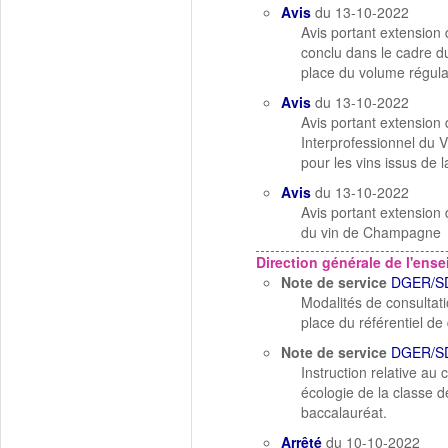
Avis
du 13-10-2022
Avis portant extension 
conclu dans le cadre du
place du volume régula
Avis
du 13-10-2022
Avis portant extension 
Interprofessionnel du 
pour les vins issus de 
Avis
du 13-10-2022
Avis portant extension 
du vin de Champagne
Direction générale de l'ens
Note de service
DGER/SD
Modalités de consultat
place du référentiel d
Note de service
DGER/S
Instruction relative au
écologie de la classe 
baccalauréat.
Arrêté
du 10-10-2022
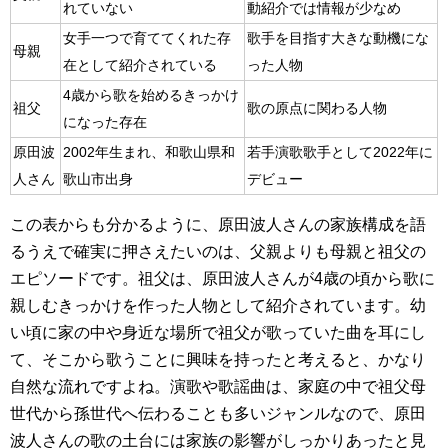
れていない
動紹介では情報が少なめ
女手一つで育ててくれた存
歌手を目指す大きな動機にな
母親
在として紹介されている
った人物
4歳から歌を始めるきっかけ
祖父
歌の原点に関わる人物
になった存在
原田波
2002年生まれ、和歌山県和
若手演歌歌手として2022年に
人さん
歌山市出身
デビュー
この表からも分かるように、原田波人さんの家族構成を語
るうえで確実に押さえたいのは、父親よりも母親と祖父の
エピソードです。祖父は、原田波人さんが4歳の頃から歌に
親しむきっかけを作った人物として紹介されています。幼
い頃に家の中や身近な場所で祖父が歌っていた曲を耳にし
て、そこから歌うことに興味を持ったと考えると、かなり
自然な流れですよね。演歌や歌謡曲は、家庭の中で祖父母
世代から孫世代へ伝わることも多いジャンルなので、原田
波人さんの歌の土台には家族の影響がしっかりあったと見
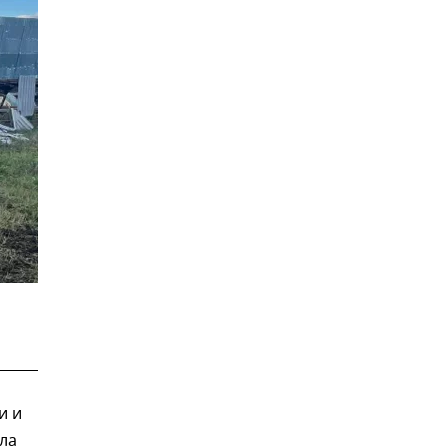
и и
ла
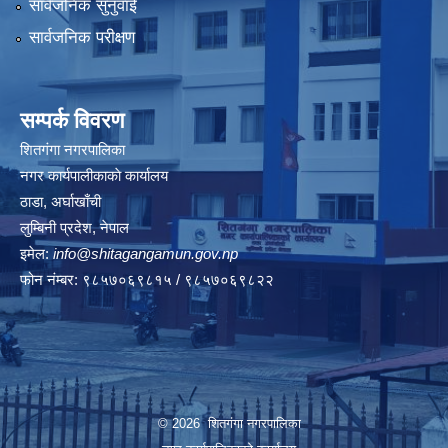
सार्वजनिक सुनुवाई
सार्वजनिक परीक्षण
सम्पर्क विवरण
शितगंगा नगरपालिका
नगर कार्यपालीकाकाे कार्यालय
ठाडा, अर्घाखाँची
लुम्बिनी प्रदेश, नेपाल
इमेल:
info@shitagangamun.gov.np
फोन नंम्बर: ९८५७०६९८१५ / ९८५७०६९८२२
© 2026 शितगंगा नगरपालिका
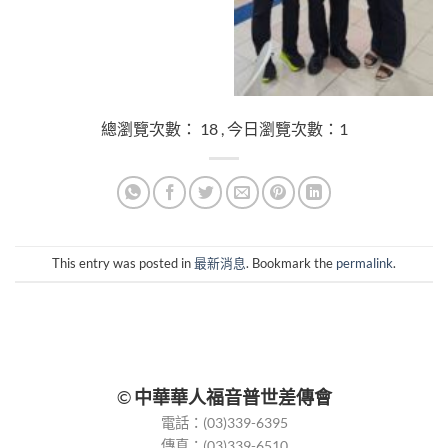
總瀏覽次數： 18 , 今日瀏覽次數：1
This entry was posted in
最新消息
. Bookmark the
permalink
.
©
中華華人福音普世差傳會
電話：(03)339-6395
傳真：(03)339-6510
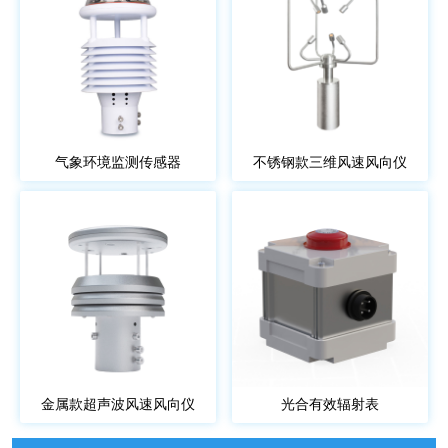
气象环境监测传感器
不锈钢款三维风速风向仪
金属款超声波风速风向仪
光合有效辐射表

####################

> TASK DETAILS: Considering the records above, count the lines where the string "place" occurs and return that number alone.

> SOLVED PROBLEM: 2